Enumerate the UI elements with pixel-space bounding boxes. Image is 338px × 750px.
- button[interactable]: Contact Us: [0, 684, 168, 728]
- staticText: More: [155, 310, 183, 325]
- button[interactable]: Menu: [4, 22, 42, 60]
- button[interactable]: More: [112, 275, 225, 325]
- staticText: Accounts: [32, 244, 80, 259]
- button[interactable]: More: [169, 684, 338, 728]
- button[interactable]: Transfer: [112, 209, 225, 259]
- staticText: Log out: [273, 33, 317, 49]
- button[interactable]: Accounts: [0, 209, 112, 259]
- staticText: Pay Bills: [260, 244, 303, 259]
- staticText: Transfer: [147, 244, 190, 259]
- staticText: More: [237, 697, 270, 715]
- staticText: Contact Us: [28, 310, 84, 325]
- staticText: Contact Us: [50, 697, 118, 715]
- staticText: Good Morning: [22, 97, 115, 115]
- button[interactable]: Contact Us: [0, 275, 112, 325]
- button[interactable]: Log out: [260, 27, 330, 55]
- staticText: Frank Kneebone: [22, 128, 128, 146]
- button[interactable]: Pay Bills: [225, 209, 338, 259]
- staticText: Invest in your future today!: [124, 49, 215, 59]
########
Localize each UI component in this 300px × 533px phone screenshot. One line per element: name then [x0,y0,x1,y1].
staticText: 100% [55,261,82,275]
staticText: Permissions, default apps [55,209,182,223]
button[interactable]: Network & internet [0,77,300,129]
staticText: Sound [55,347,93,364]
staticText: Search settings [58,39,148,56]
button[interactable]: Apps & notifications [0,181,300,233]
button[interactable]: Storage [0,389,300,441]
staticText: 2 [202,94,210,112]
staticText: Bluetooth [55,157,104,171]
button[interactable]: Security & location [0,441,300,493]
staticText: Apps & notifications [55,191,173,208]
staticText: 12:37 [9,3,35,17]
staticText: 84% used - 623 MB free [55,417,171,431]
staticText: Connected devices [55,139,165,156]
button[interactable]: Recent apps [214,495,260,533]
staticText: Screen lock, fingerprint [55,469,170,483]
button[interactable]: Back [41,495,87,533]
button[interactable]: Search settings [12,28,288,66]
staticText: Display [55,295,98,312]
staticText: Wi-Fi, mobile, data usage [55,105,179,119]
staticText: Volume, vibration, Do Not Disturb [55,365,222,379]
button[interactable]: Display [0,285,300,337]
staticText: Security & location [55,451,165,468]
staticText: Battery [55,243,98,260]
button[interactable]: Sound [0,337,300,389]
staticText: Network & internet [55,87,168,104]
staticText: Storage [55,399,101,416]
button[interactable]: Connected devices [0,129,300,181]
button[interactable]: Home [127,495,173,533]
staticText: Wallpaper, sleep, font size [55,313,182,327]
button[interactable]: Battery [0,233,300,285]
########
From the records, determine the number of lines holding the word "Transfer", and state that number only.

2